• EXERCISE: Begin at the line containing "Abelardo de la Espriella jura como" in the records below, end at the line containing "Weiterlesen...", and retype each line in that span exactly. No other line and no image should appear.
DATASET RECORDS Block Start
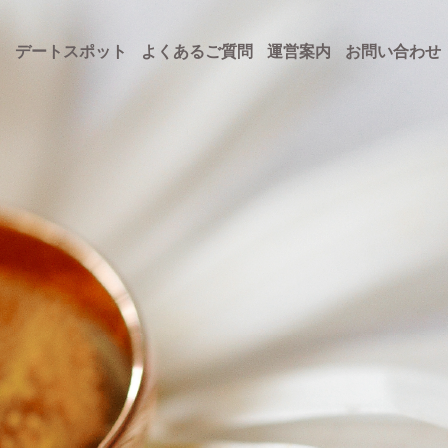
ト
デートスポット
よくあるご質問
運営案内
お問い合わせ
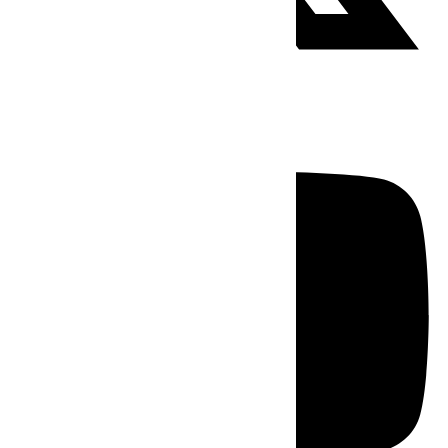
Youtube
DATASET RECORDS Block End
DATASET RECORDS Block Start
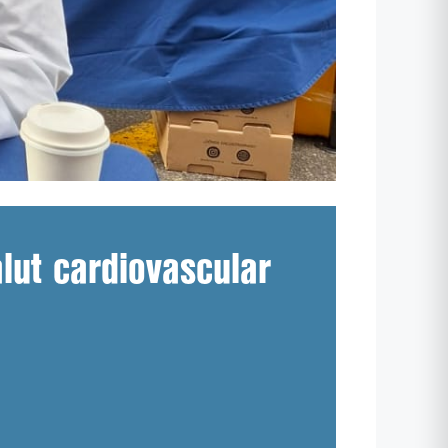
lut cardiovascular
DATASET RECORDS Block End
DATASET RECORDS Block Start
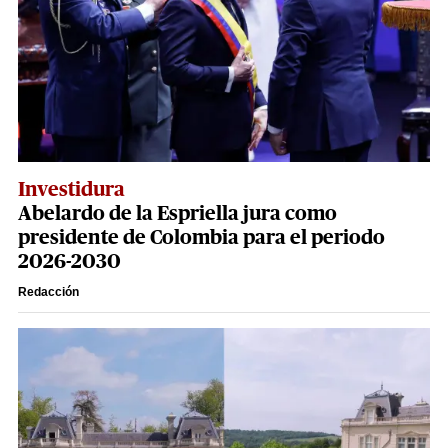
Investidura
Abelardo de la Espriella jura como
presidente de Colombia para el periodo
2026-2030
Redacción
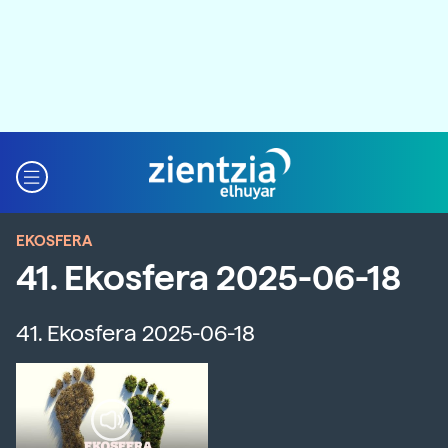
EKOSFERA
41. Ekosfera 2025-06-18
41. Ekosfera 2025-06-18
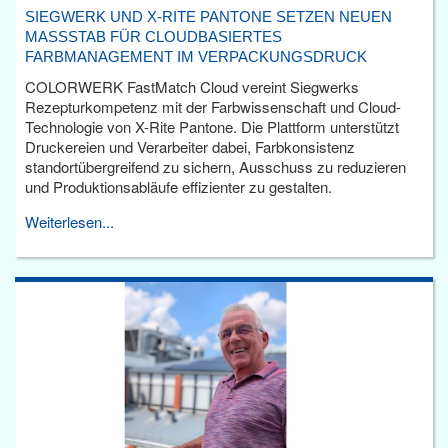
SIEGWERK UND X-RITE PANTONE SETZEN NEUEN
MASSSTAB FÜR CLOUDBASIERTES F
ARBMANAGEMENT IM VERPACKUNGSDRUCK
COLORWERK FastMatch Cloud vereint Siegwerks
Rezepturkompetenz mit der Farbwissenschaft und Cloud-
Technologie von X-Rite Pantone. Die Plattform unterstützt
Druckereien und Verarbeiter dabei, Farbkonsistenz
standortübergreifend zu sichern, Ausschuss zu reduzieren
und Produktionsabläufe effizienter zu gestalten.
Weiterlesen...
DATASET RECORDS Block End
• ANSWER SPACE:
Abelardo de la Espriella jura como
presidente de Colombia para el periodo
2026-2030
Redacción
EKOSFERA
41. Ekosfera 2025-06-18
41. Ekosfera 2025-06-18
SIEGWERK UND X-RITE PANTONE SETZEN NEUEN
MASSSTAB FÜR CLOUDBASIERTES F
ARBMANAGEMENT IM VERPACKUNGSDRUCK
COLORWERK FastMatch Cloud vereint Siegwerks
Rezepturkompetenz mit der Farbwissenschaft und Cloud-
Technologie von X-Rite Pantone. Die Plattform unterstützt
Druckereien und Verarbeiter dabei, Farbkonsistenz
standortübergreifend zu sichern, Ausschuss zu reduzieren
und Produktionsabläufe effizienter zu gestalten.
Weiterlesen...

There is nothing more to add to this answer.